Il discorso sulla forza di un corpo in continuo divenire è nodale in Mandico. I suoi ragazzacci subiscono un processo di transizione che da indomiti li trasformerebbe in creature civilizzate, docili: in donne. Ma se «il futuro è strega» il rinnovamento e la rinascita (presunta) non sono poi così immediati, scabri di contraddizioni: non c’è manicheismo, anzi il maschile e il femminile sembrano coinvolti in continui e morbosi processi di scambio, quasi fosse lo stesso dualismo a spingere al superamento dello stesso, a nuove forme di identità e genere.
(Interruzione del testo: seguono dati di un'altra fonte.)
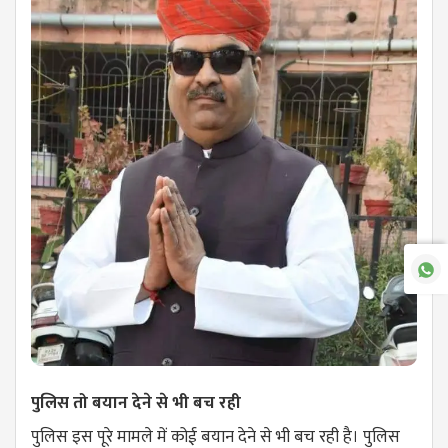
पुलिस तो बयान देने से भी बच रही
पुलिस इस पूरे मामले में कोई बयान देने से भी बच रही है। पुलिस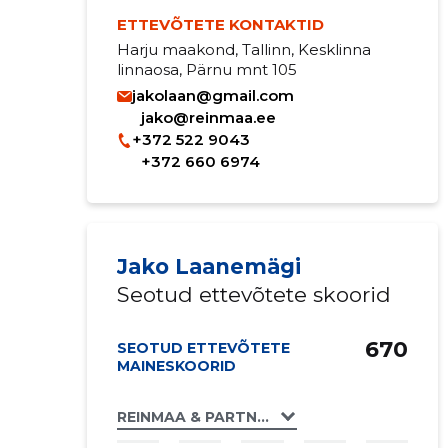
ETTEVÕTETE KONTAKTID
Harju maakond, Tallinn, Kesklinna
linnaosa, Pärnu mnt 105
jakolaan@gmail.com
jako@reinmaa.ee
+372 522 9043
+372 660 6974
Jako Laanemägi
Seotud ettevõtete skoorid
670
SEOTUD ETTEVÕTETE
MAINESKOORID
REINMAA & PARTNERID ADVOKAADIBÜROO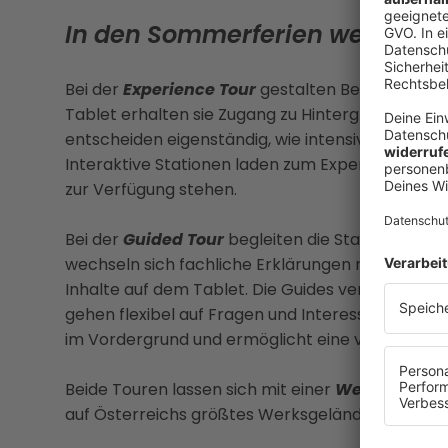
In den Sommerferien werden j
Bei der
Experience Tour
gestalten Besucher*inne
Tablet erhalten sie Zugang zu Hintergrundinfor
entscheiden eigenständig, wie intensiv sie sich
Interaktive Stationen laden zum Experimentieren
zur Verfügung stehen.
Bei der
Guided Tour
begleiten die Stahlwelt Exp
wechseln sich fachliche Erklärungen mit eigenst
Inhalte auf dem Tablet. Die Guides vermitteln Wi
gehen flexibel auf Fragen und Interessen der Gru
im Vordergrund und ermöglicht eine vertiefte 
Beide Touren lassen sich mit einer
Werkstour
kom
auf Österreichs größtes Werksgelände geht.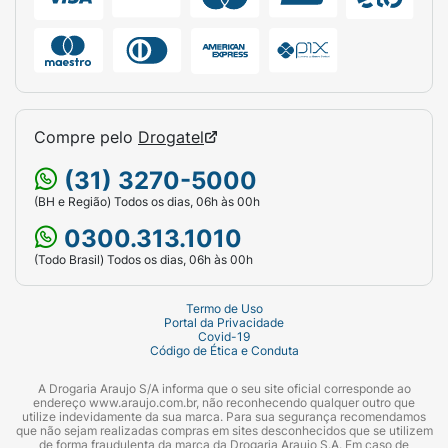
Compre pelo
Drogatel
(31) 3270-5000
(BH e Região) Todos os dias, 06h às 00h
0300.313.1010
(Todo Brasil) Todos os dias, 06h às 00h
Termo de Uso
Portal da Privacidade
Covid-19
Código de Ética e Conduta
A Drogaria Araujo S/A informa que o seu site oficial corresponde ao
endereço www.araujo.com.br, não reconhecendo qualquer outro que
utilize indevidamente da sua marca. Para sua segurança recomendamos
que não sejam realizadas compras em sites desconhecidos que se utilizem
de forma fraudulenta da marca da Drogaria Araujo S.A. Em caso de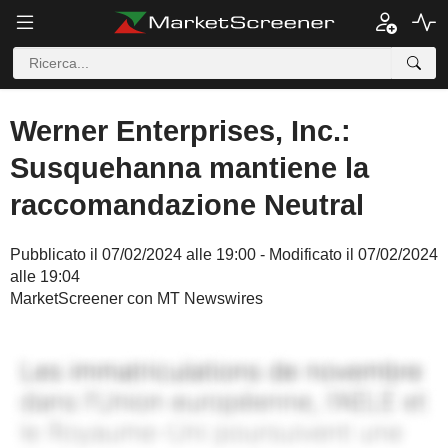
Werner Enterprises, Inc.:
Susquehanna mantiene la
raccomandazione Neutral
Pubblicato il 07/02/2024 alle 19:00 - Modificato il 07/02/2024
alle 19:04
MarketScreener con MT Newswires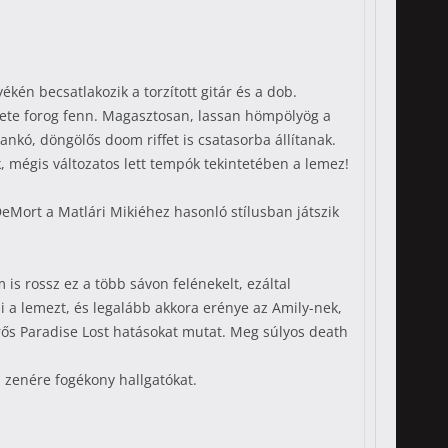
kén becsatlakozik a torzított gitár és a dob.
 esete forog fenn. Magasztosan, lassan hömpölyög a
nkó, döngölős doom riffet is csatasorba állítanak.
 mégis változatos lett tempók tekintetében a lemez!
eMort a Matlári Mikiéhez hasonló stílusban játszik
 is rossz ez a több sávon felénekelt, ezáltal
i a lemezt, és legalább akkora erénye az Amily-nek,
rős Paradise Lost hatásokat mutat. Meg súlyos death
a zenére fogékony hallgatókat.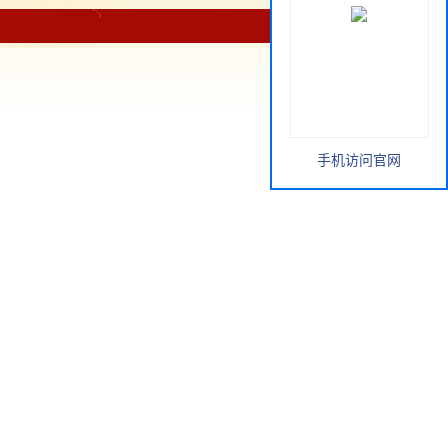
手机访问官网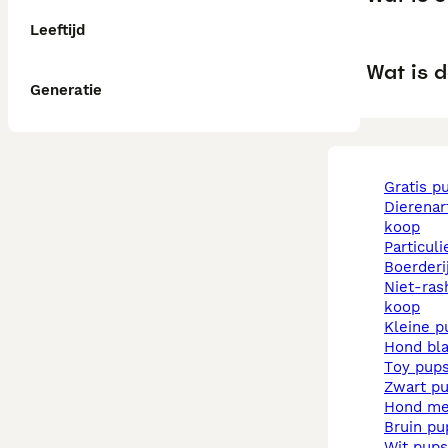
Leeftijd
Wat is d
Generatie
gratis p
dierenarts pups te
koop
particul
boerder
niet-rashonden pups te
koop
kleine 
hond b
toy pup
zwart p
hond m
bruin p
wit pups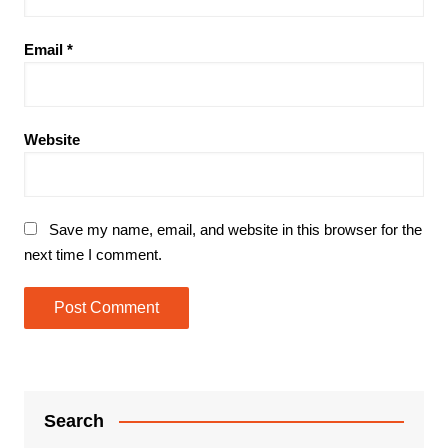
Email
*
Website
Save my name, email, and website in this browser for the
next time I comment.
Search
A metà del film accade che il pene e lo scroto di Romauld cadono per rivelare l’organo sessuale femminile. Si sa che i protagonisti sono interpretati da cinque donne, ma è quasi impossibile, per lo spettatore maschio, immaginarle in quanto tali e, come scrive Henri de Corinth su mubi.com, imporre loro proprie fantasie erotiche: e lo sguardo, se vogliamo eteronormativo, viene smascherato e demitizzato. In una recente intervista, il regista ha dichiarato di concepire i suoi film come delle utopie queer, in cui possano coesistere istanze antagoniste, antinomiche, senza che l’una sia fatta valere meno dell’altra. Queer, dal latino torquere, significa “trasversale, diagonale, obliquo” e in Les garçons sauvages si produce un effetto di variazione e obliquità continui, di distanza dalla norma, a partire dalla forma, ellittica, allucinogena (come, d’altra parte, nei film di cui si è parlato) ed è queer, in questo senso, il personaggio di Tanguy, la cui transizione non vuole compiersi, strutturarsi, bensì in-definirsi, essere al mondo né uomo né donna.